Abstract
Cirrhotic patients exhibit disturbed melatonin homeostasis, which may lead to sleep disturbances, but an influence on the hepatic encephalopathy has not been elucidated. Aim. In the present study, the association of melatonin levels in serum and ascitic fluid and ammonia concentration related to the intensity of hepatic encephalopathy (HE) was investigated. Material and Methods. The study included 90 alcoholic patients with hepatic encephalopathy and 30 healthy volunteers (C). Patients were divided in three groups according to 0–4 West-Haven Score: HE1 (), HE2 (), and HE3 (). Melatonin was measured by radioimmune assay. Results. In fasting patients with hepatic encephalopathy we noted higher melatonin serum levels [pg/mL] than in healthy subjects groups: C—11.3 ± 3.9, HE1 – 34.3 ± 12.2 , HE2—54.8 ± 23.9, and HE3—119.8 ± 96.4 . No correlation between melatonin and ammonia levels was found. Melatonin was detected in ascetic fluid in 24 patients of group HE2 and 27 patients of group HE2 of hepatic encephalopathy. Conclusions. Our results suggest that high blood levels of melatonin in cirrhotic liver patients may account for some of the clinical manifestations of hepatic encephalopathy, for example, daytime sleepiness, fatigue.
1. Introduction
Hepatic encephalopathy (HE) is a complex neuropsychiatric syndrome which is characterized by disturbances in behavioral and consciousness as well as neurological symptoms. Detailed pathophysiology of this disease remains unknown, but some of the pathogenetic factors have been identified. This includes disturbances of hepatocyte function because of toxic substances produced during metabolism. As result, toxic substances are transported via the blood from the portal vein into various organs including brain where they induce metabolic disturbances.
Ammonia has been identified as a factor of hepatic encephalopathy pathogenesis. It disturbs enzymatic processes in brain tissue, inhibits the activity of acetylcholine and dopamine, and increases accumulation of false neurotransmitters [1]. However, high levels of ammonia were not observed in all hepatic encephalopathy patients, indicating that other chemical substances should be also considered as pathogenetic factors. Possible candidates are the excess of methionine and its mercaptan derivatives as well as aromatic amino acids (phenylalanine, tyrosine, tryptophan, and methionine). These agents block the synthesis of physiological neurotransmitters and induce the production of false ones, including octopamine, which may replace normal neurotransmitters, especially noradrenaline and dopamine in synapses. This causes muscle tremors and psychoemotional disturbances [2, 3]. Disturbances in consciousness may also be a consequence of increased concentration of some neurotransmitters, including gamma-aminobutyric acid (GABA) and other biologically active compounds. Melatonin has beneficial effects on a variety of central nervous system (CNS) diseases [4, 5]. However, the influence of melatonin on CNS in individuals with liver insufficiency has not been sufficiently recognized.

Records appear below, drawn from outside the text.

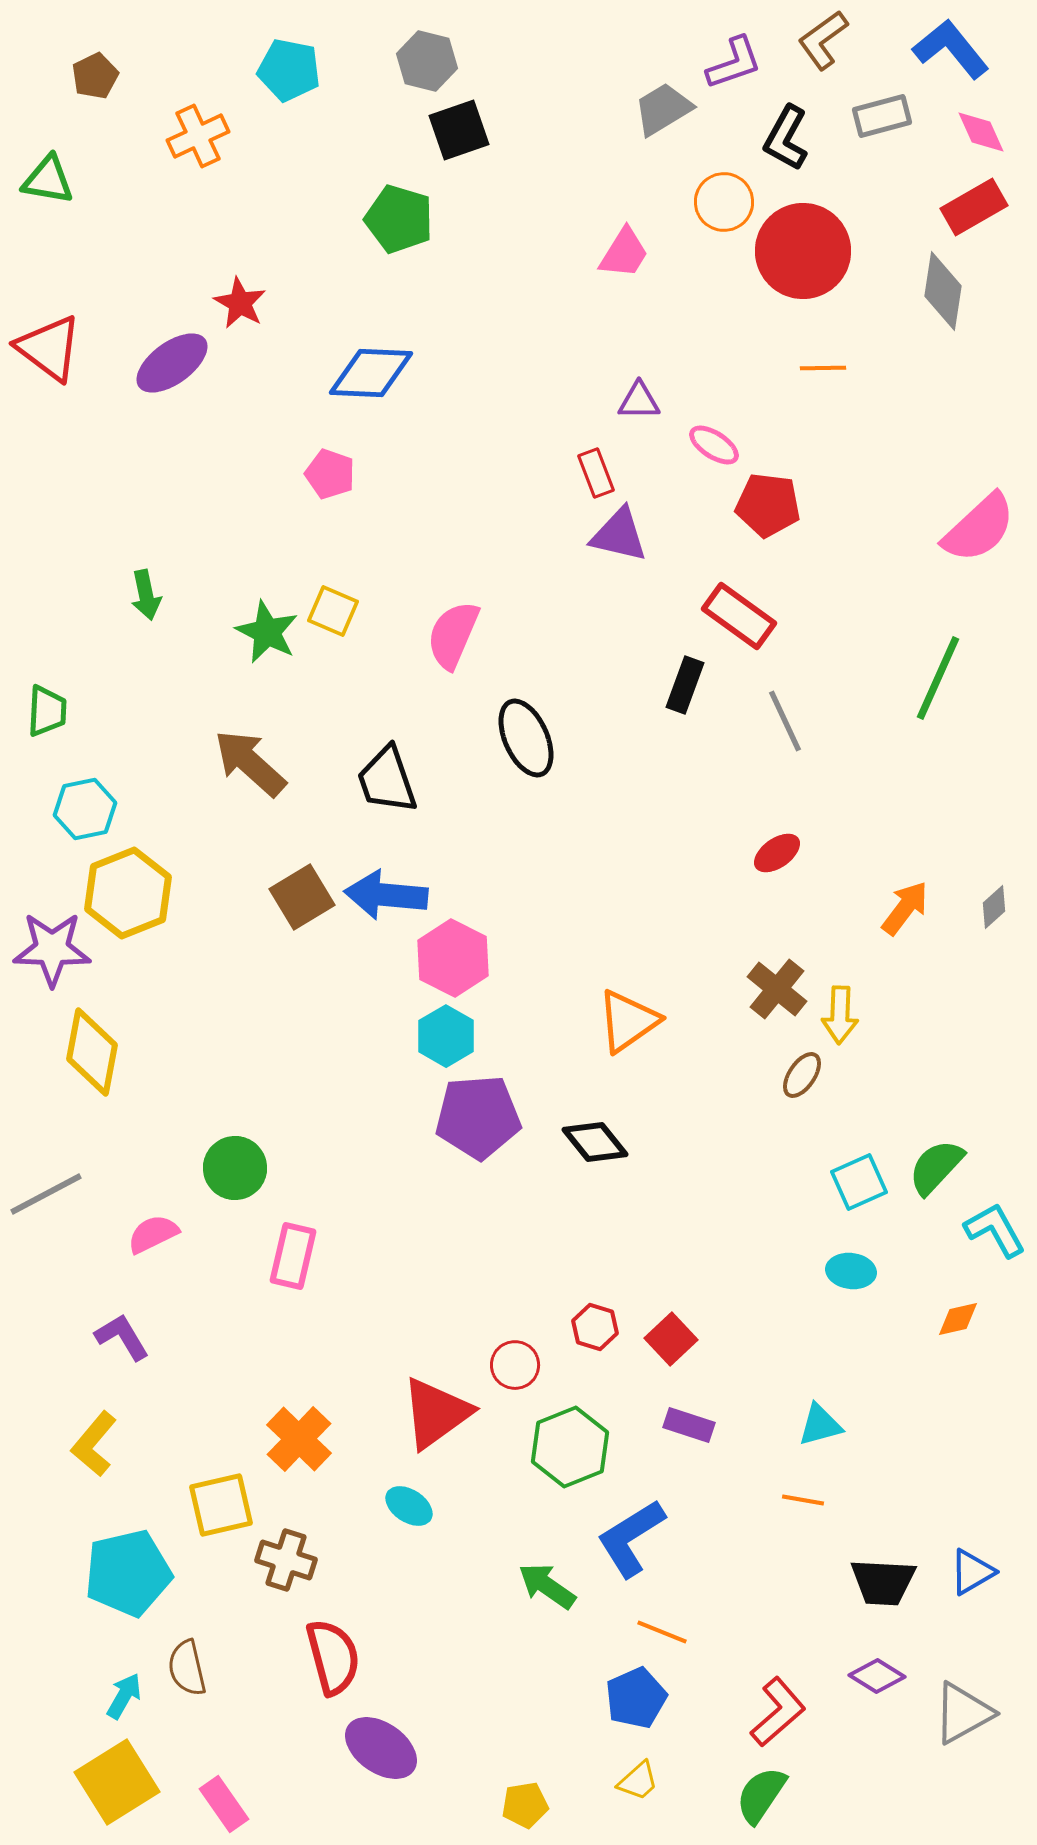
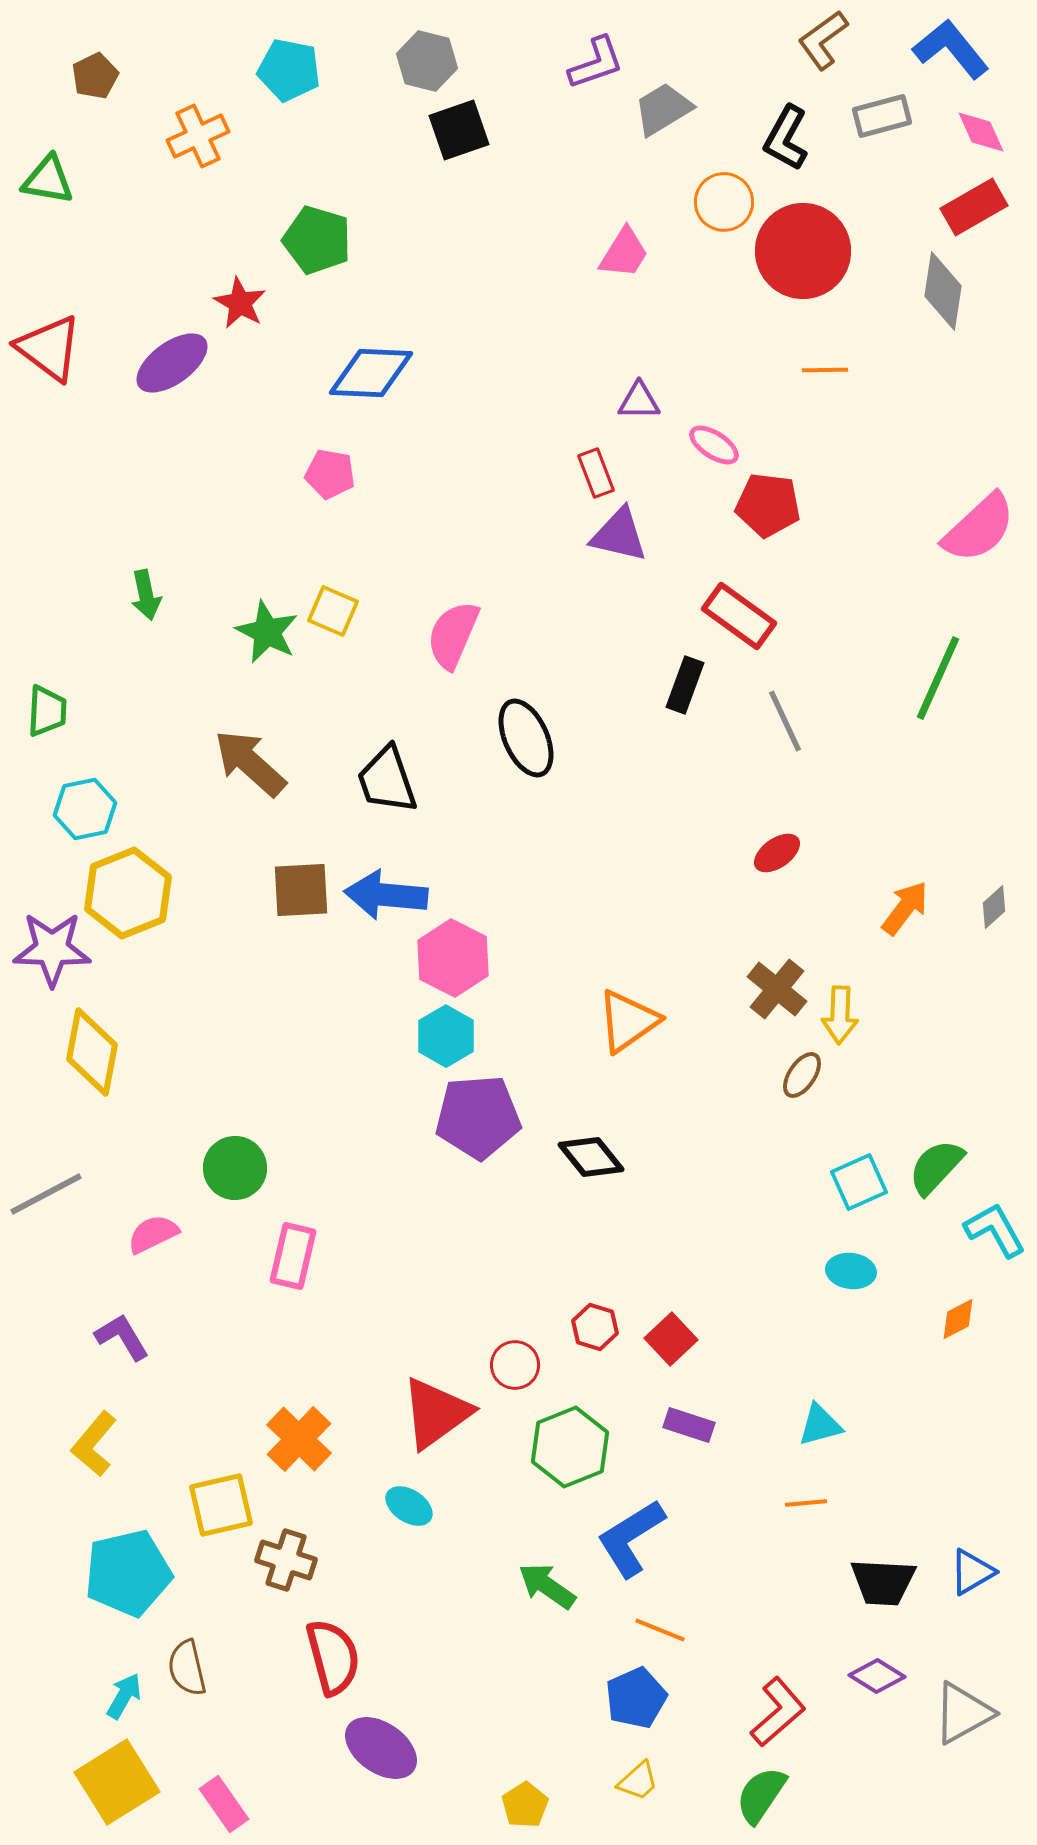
purple L-shape at (734, 63): moved 138 px left
green pentagon at (399, 219): moved 82 px left, 21 px down
orange line at (823, 368): moved 2 px right, 2 px down
pink pentagon at (330, 474): rotated 9 degrees counterclockwise
brown square at (302, 897): moved 1 px left, 7 px up; rotated 28 degrees clockwise
black diamond at (595, 1142): moved 4 px left, 15 px down
orange diamond at (958, 1319): rotated 15 degrees counterclockwise
orange line at (803, 1500): moved 3 px right, 3 px down; rotated 15 degrees counterclockwise
orange line at (662, 1632): moved 2 px left, 2 px up
yellow pentagon at (525, 1805): rotated 24 degrees counterclockwise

Melatonin is released by the pineal gland according to the circadian rhythm, and its peak levels are near the middle of the dark phase [6]. Nocturnal concentrations of melatonin are severalfold higher than in the daytime [7]. Due to its high lipophilicity melatonin released from pinealocytes easily penetrates all cells and enters the body fluids [8, 9]. The gastrointestinal tract (GIT) is also a source of melatonin, from where it is released following various stimuli, including alimentary signals. In this location it seems to be synthesized when L-tryptophan is supplied in the diet [10, 11]. The precise mechanisms of synthesis and regulation of melatonin in the GIT are not known. Melatonin released from enteroendocrine cells (ECs) plays an important enteroprotective role via paracrine mechanisms [10–12]. Melatonin is metabolized in enterocytes by cytochrome CYP1B1 fraction [13]. The majority of melatonin is transported to the liver through hepatic portal vein [14, 15]. About 90% of alimentary tract-released melatonin is inactivated during the first passage through the liver [16]. As in the got, melatonin is metabolized in hepatocytes by the cytochrome P-450 enzymes (CYP1A1 and CYP1A2) to 6-sulfatoxymelatonin and 6-hydroxymelatonin glucuronide, which are removed with the urine [17–19]. A fraction of melatonin may be released into bile in its unchanged form, since the concentration of indoleamine in the bile is extremely high [20, 21]. The melatonin receptors are expressed in human gallbladder epithelia [22]. High concentrations of melatonin in the bile may prevent the epithelium of bile tracts and intestines from injury by biliary acids.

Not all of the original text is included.